• _Data shown_
--- --- ---

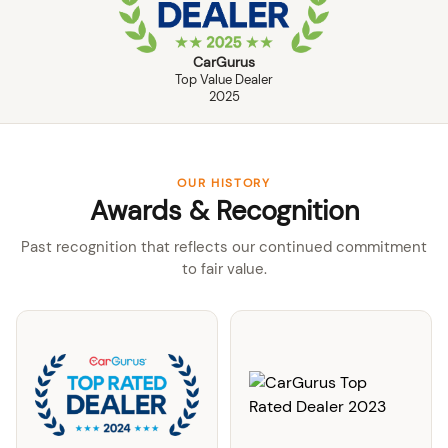
CarGurus
Top Value Dealer
2025
OUR HISTORY
Awards & Recognition
Past recognition that reflects our continued commitment
to fair value.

--- --- ---

• _What this task involves_
Please restate each entry exactly, but drop any picture it holds.

• _Your solution_
CarGurus
Top Value Dealer
2025
OUR HISTORY
Awards & Recognition
Past recognition that reflects our continued commitment
to fair value.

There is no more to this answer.